Triaging patients and caseloads with the Isla solution
The panel moved on to discuss Isla’s value in triaging patients and caseloads, as well as some of the customisation on offer for different specialties. “Streamlining is something we’re really focused on,” Lara said, “so that includes gathering information from patients whilst they’re still at home, reducing bottlenecks, reducing unnecessary appointments, and working in integrations.” Once patients are placed on a waiting list, they’re sent a text with a link to complete the questionnaire, which “doesn’t require them to log in or create an account”, she went on, “just to verify with their date of birth”.

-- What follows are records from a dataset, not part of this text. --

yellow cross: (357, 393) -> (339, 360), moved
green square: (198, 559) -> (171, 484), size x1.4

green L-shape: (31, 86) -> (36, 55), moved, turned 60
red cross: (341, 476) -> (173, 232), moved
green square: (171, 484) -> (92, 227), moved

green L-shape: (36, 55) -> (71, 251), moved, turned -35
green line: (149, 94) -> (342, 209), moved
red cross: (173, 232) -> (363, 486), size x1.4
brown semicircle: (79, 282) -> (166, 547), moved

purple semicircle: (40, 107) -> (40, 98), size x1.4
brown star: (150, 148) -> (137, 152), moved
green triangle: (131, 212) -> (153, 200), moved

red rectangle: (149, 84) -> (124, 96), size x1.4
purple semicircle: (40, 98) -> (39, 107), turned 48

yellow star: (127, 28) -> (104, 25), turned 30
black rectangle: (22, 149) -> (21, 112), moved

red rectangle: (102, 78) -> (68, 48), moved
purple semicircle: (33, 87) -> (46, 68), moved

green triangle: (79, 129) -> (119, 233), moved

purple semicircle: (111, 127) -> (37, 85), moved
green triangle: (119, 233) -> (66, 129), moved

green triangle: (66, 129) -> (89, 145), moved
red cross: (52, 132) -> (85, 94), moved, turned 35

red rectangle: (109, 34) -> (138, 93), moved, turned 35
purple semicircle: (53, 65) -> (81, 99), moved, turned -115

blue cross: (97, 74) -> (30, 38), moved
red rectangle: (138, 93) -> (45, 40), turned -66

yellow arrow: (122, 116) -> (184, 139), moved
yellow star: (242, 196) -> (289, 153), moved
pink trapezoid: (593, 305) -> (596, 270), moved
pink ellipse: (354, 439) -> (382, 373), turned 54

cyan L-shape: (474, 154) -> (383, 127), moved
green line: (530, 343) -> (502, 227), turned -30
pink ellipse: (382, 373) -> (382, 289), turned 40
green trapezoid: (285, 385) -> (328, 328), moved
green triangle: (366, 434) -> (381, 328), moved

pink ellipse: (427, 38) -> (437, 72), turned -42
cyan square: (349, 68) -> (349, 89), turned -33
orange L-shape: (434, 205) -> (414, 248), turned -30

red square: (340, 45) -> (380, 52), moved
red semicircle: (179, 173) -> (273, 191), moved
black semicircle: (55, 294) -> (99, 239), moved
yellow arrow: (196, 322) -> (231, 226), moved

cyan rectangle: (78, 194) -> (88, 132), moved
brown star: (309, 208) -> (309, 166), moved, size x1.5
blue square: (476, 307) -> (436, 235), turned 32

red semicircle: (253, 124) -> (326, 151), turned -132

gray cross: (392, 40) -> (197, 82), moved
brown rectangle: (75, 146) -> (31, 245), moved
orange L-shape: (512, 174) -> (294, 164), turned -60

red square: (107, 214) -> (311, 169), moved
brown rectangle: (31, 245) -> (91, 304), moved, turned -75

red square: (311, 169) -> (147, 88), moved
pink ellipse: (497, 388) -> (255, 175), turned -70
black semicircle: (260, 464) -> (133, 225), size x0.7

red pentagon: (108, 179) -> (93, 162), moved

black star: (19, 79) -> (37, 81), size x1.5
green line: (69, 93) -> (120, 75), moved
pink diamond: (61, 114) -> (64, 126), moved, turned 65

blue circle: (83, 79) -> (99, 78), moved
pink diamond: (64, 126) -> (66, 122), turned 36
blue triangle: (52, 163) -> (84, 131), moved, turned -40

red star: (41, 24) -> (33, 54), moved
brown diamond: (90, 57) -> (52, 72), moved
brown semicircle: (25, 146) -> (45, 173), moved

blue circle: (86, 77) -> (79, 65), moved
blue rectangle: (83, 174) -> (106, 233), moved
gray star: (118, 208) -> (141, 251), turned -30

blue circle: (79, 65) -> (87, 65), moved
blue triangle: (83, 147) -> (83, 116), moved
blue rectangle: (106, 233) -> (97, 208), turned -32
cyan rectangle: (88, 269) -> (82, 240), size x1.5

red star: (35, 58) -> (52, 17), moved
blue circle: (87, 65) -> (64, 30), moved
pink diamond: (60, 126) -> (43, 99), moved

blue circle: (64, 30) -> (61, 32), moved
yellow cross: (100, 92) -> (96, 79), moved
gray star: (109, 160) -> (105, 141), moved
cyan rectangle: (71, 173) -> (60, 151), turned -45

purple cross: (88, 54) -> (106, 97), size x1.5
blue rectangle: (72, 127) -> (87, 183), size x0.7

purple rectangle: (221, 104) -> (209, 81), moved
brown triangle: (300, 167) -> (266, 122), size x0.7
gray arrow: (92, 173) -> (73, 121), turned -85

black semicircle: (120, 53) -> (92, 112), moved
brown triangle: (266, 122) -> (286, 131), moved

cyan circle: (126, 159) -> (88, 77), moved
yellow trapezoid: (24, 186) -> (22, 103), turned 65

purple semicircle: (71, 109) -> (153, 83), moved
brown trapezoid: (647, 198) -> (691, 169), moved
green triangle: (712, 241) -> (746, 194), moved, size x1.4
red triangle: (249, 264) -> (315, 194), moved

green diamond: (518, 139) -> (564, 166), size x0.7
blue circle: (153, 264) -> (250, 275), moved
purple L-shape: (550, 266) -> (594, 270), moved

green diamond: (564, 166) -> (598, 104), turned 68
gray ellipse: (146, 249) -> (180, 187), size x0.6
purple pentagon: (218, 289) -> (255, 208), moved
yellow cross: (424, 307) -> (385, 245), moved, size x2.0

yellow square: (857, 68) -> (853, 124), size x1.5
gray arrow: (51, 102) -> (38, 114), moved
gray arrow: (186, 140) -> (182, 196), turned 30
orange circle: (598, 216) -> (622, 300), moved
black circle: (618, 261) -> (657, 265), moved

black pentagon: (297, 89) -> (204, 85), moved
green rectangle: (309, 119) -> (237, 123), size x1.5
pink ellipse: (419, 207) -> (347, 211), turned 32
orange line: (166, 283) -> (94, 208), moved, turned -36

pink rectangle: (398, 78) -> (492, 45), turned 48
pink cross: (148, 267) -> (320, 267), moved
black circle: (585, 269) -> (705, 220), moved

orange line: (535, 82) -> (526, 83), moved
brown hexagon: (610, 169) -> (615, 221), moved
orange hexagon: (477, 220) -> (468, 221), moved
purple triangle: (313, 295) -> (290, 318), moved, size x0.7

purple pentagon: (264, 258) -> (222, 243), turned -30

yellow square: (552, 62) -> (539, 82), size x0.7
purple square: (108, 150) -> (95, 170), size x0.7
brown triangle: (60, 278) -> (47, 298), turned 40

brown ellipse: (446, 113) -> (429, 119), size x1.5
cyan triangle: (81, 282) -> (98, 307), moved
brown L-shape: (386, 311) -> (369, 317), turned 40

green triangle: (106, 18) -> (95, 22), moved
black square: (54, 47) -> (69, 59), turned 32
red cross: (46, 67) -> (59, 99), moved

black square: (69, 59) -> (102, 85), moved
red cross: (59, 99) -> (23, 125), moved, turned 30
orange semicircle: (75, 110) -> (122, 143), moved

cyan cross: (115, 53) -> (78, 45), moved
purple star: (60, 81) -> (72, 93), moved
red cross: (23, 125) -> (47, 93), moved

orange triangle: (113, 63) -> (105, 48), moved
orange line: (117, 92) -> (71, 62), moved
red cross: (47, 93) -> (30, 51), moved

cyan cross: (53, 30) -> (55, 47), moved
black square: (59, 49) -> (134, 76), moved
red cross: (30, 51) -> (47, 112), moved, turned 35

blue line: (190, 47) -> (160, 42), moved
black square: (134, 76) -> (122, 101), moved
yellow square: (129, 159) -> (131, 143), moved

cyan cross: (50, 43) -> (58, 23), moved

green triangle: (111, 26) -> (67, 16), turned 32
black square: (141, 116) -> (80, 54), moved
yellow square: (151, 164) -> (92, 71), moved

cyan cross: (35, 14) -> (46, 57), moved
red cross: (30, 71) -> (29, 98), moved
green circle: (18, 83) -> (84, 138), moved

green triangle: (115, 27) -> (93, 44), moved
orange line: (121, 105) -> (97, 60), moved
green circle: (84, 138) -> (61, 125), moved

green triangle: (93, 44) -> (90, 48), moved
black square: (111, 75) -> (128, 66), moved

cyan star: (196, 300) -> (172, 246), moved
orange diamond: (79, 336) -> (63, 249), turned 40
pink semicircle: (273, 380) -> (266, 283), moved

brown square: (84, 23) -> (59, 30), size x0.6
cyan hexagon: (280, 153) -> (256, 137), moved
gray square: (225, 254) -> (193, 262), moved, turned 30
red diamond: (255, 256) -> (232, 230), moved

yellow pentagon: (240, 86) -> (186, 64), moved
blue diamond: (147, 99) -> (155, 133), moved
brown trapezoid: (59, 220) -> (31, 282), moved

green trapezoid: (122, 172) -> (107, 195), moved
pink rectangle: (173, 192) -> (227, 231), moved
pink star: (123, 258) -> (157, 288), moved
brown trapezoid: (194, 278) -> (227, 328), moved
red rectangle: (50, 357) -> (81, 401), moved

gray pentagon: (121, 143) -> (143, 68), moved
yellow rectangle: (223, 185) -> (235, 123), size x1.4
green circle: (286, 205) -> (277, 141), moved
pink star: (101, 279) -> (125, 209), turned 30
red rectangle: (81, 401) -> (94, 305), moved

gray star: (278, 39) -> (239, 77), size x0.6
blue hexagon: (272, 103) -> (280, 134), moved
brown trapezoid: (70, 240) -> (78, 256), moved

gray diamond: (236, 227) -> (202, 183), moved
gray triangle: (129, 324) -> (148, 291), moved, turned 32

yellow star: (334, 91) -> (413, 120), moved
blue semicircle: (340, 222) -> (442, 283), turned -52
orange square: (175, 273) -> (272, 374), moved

The bespoke nature of the questionnaires means “they can be really configured to the pathway”, and the solution can triage based on the specialty or “even the procedure”, allowing tweaks to be made where there might be something specific to a pathway, Lara shared. “It’s all automated, so from that first text sent out with the questionnaire, to reminders if they haven’t completed it, there’s no manual need to contact patients, and there’s also visibility of those patients who haven’t submitted, and who might need a different approach.”
Once the questionnaire has been submitted, Isla also has automations which “pick out answers which might be relevant”, according to Lara, “so for example if they have diabetes, or if they smoke a certain number of cigarettes per day, we can build work lists based around those”. Having that dashboard with that visibility makes it easier for teams working through the list, she said, “so they can see that cohort view, rather than having to work through looking at individual patients”.
Looking at how the solution can work to reduce bottlenecks has also been important to the Isla team, Lara said. “It’s about identifying issues as early as possible, and one of the things we’ve been working on with NUH has been sending a message back into their systems when a patient might be the right fit for lifestyle optimisations, for example if a patient has consented to being referred for smoking cessation, that can be sent automatically.”
For RAG rating, Lara pointed to the way the solution works to identify patients who are eligible for a “reduced” appointment, or a telephone appointment, “and having this information and these clinically-led algorithms to identify that risk status can really help both teams and patients to prepare for their surgeries”.
Referring to the process around implementing the solution, Lara talked us through how Isla offers “bulk upload” functionality, “which allows us to go live straight away, without having to rely on a feed”. Instead of having to wait for integrations, patients can be uploaded into Isla and sent off onto their automatic pathway straight away”, she said.
“We’ve intentionally built the platform to be very configurable”, Lara told us, “and we’re very proud of that”. Ultimately, “it’s one core platform that can be used in a number of different ways”, she continued, “and we do that because there’s so much digital fragmentation in healthcare and we want to reduce that as much as possible”. On working with NUH and Alder Hey, she said, “both sites are similar but quite specific, so the fact our questionnaires can be completely customised means they can be tweaked depending on the pathway to fit the need”.
Our panellists next moved on to take questions from our live webinar audience. We’d like to thank all of our panellists for their time in sharing these insights with us.